May 2, 2023

The Might and Mind of the Measurer

Creation and the Environment in Early English Literature

Event Series: A Bent but Beautiful World: Literature, Art, and the Environment

Showing the The Might and Mind of the Measurer Video

The natural environment has been a central concern of English literature from the earliest times. It is often overlooked that the English literary tradition, renowned for Chaucer, Shakespeare, and Milton, originates in the Anglo-Saxon period, which dates from c. 650 to 1066. At the very root of this tradition is the mid-to-late seventh century work Cædmon’s Hymn, preoccupied with creation and considered the first poem in Old English. Similarly, the eighth- and ninth-century Old English poems such as Exodus, Daniel, and Christ and Satan reflect a unique, early English understanding of creation as a place for understanding the creator.

In this talk, Jasmine Jones conducted an analysis of several Old English poems to reveal how, since the earliest times, creation was understood as providing insight to God. This reverence for the environment remains relevant today, as our contemporary concern for the majesty of the natural world is a continuation of that which is first expressed in the oldest surviving literature of the English language. Michael Scott, director of the Future of the Humanities Project, provided opening and closing remarks, and Kathryn Temple, a Future of the Humanities Project senior fellow, moderated a Q&A session following the presentation.
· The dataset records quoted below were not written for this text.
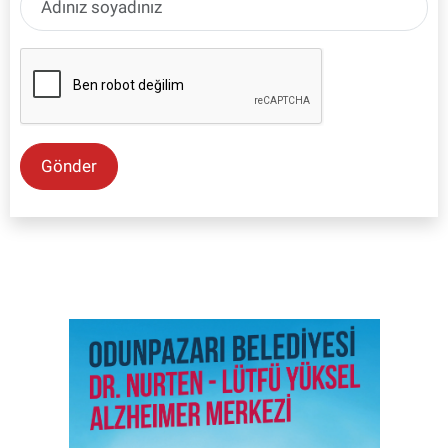
Gönder
SON İŞ İLANLARI
Tüm ilanları incele →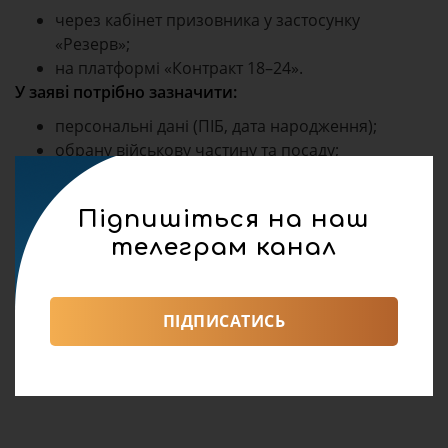
через кабінет призовника у застосунку
«Резерв»;
на платформі «Контракт 18–24».
У заяві потрібно зазначити:
персональні дані (ПІБ, дата народження);
обрану військову частину та посаду;
місце проходження медогляду;
контактну інформацію (телефон, email).
Підпишіться на наш
телеграм канал
ПІДПИСАТИСЬ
This event was sponsored by the Future of the Humanities Project; the Georgetown Humanities Initiative; the Georgetown Master's Program in the Engaged and Public Humanities; Campion Hall, Oxford; and the Las Casas Institute (Blackfriars Hall, Oxford). It is part of the one-year-long series A Bent but Beautiful World: Literature, Art, and the Environment.

Participants

Jasmine Jones

Jasmine Jones

Jasmine Jones is completing her D.Phil. in English at St. Edmund Hall, University of Oxford, where she is a Clarendon Scholar and the Bruce Mitchell Scholar of Old and Middle English. Her doctoral thesis analyzes the earliest writings which survive in the English language—Anglo-Saxon theological poems from around 700 to 850 AD. Jasmine aspires to an academic career in which she can continue to research what she loves and share this knowledge through teaching others.

Kathryn Temple

Kathryn Temple

Kathryn Temple (moderator) is a professor in the Department of English at Georgetown University where she has taught since 1994. She specializes in the study of law and the humanities. Among her publications are Loving Justice: Legal Emotions in William Blackstone’s England (2019) and the co-edited Research Handbook on Law and Emotions (2021). Her humanities outreach activities include work with military veterans and the incarcerated.